Electronic – Questions regarding BJT saturation for a circuit

Anti-saturation diodes are connected in parallel to the C-B-diode of the transistor that is to be kept from saturation. You are doing this correctly at the npn (anode at base and cathode at collector), and it should be done exactly the same way at the pnp, just that the diode is the other way round in this transistor: cathode at base, anode at collector.

I am not really sure how you chose your base resistors. I assume you have a supply voltage of 5 V and a rectangular base drive signal (0 V, 5 V). I would suggest you use identical values for both base resistors. With 5 k\$\Omega\$, it is likely that the high value of the base resistor does more harm than an anti-sat-diode would do good. Something in the range of 200...500 \$\Omega\$ for each resistor seems better to me.

If you want to push the speed even further, you can try paralleling the base resistors with small (approx. 22 pF) capacitors. The trick about finding the right value for the capacitor would be to make it somewhat equal to the effective capacitance at the base, thus forming a 1:1 voltage divider for the high frequency part of the rising or falling voltage edge.

Edit #1:

Here is the schematic I used to check with LT Spice. The input signal (rectangular, 0 V and 5 V) is fed into three similar BJT inverters, each using a complementary BC847 and BC857 pair. The one on the left has no special tricks to speed it up, the one in the middle uses Schottky diodes for anti-saturation and the one on the right also features a high-speed bypass along each base resistor (22 pF). The output of each stage has an identical load of 20 pF, which is a typical value for some trace capacitance and a subsequent input.

The traces show the input signal (yellow), the slow response of the circuit on the left (blue), the response with anti-saturation diodes (red) and the response of the circuit that also uses capacitors (green).

You can clearly see how the propagation delay gets less and less. The cursors are set at 50 % of the input signal and at 50 % of the fastest circuit's output and indicate a very small difference of 3 ns only. If I find the time, I might also hack the circuit and add real scope pictures. Careful layout will definitely be necessary to achieve sub-10 ns delay times in reality.

Edit #2:

The breadboard works nicely and shows a delay of < 10 ns on my 150 MHz scope. Pictures will follow later this week. Had to use my good probes, because the cheapo ones showed not much more than ringing...

Edit #3:

Ok, here's the breadboard:

A 1 MHz square wave with 5 V (pkpk) enters the board from the left through the BNC connector and gets terminated into 50 \$\Omega\$ (two paralleled 100 \$\Omega\$ resistors, upper one hidden by probe). Base resistors are 470 \$\Omega\$, capacitors are 30 pF, Schottky diodes are BAT85, transistors are BC548/BC558. The supply is bypassed with 100 nF (ceramic) and a small electrolytic capacitor (10 \$\mu\$F).

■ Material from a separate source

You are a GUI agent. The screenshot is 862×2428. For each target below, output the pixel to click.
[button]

The first screenshot shows the input and output waveforms at 100 ns/div and with 2 V/div for both traces. (Scope is a Tektronix 454A.)

The second and third screenshot show the transitions from low to high and from high to low at the input with 2 ns/div (20 ns time base with additional 10 x horizontal magnification). The traces are now centered vertically on the screen for an easier display of the propagation delay with 1 V/div. The symmetry is very good and shows a difference of < 4 ns between input and output.

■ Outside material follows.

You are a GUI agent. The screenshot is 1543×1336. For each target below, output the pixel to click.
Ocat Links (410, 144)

I would argue that we can actually trust the simulated results.

The rise and fall times are very likely faster in reality and just limited by the scope's rise time, but I can think of no reason why the delay between the two signals should not be displayed correctly.

There is one thing to pay attention to: With every low-to-high and high-to-low transition, the two transistors tend to cross-conduct very briefly. At higher frequencies of the input signal (approx. > 2 MHz), the inverter circuit starts to take a lot of current and does weird things...

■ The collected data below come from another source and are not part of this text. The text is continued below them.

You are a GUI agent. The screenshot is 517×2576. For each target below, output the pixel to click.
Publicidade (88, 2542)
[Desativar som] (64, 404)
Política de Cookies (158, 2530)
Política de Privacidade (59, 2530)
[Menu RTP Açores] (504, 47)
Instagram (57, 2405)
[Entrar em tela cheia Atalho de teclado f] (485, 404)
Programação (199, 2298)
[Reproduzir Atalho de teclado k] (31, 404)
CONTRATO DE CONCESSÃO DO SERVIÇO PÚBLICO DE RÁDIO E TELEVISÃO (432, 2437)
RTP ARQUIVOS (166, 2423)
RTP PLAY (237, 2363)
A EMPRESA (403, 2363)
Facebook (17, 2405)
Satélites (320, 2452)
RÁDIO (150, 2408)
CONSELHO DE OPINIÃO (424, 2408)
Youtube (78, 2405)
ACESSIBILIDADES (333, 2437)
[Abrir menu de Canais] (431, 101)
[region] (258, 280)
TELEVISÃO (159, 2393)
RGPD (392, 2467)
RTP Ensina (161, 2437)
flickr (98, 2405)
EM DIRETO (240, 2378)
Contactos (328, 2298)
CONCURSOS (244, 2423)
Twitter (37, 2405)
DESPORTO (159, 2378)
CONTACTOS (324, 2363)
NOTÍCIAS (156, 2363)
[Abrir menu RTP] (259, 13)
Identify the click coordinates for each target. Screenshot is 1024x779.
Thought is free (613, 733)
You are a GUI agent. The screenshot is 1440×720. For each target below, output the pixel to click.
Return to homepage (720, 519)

It is possible. Consider the figure below.

The collector current at saturation will be $$I_{Csat} = \frac{V_{CC}-V_{CEsat}}{R_C} \approx \frac{V_{CC}}{R_C}$$

The base current is given by, $$I_B = \frac{V_{CC} - V_{BE}}{R_B} \approx \frac{V_{CC}}{R_B}$$

So it is clear that the currents at saturation are entirely decided by the resistors and hence base current can be greater than the collector current at saturation.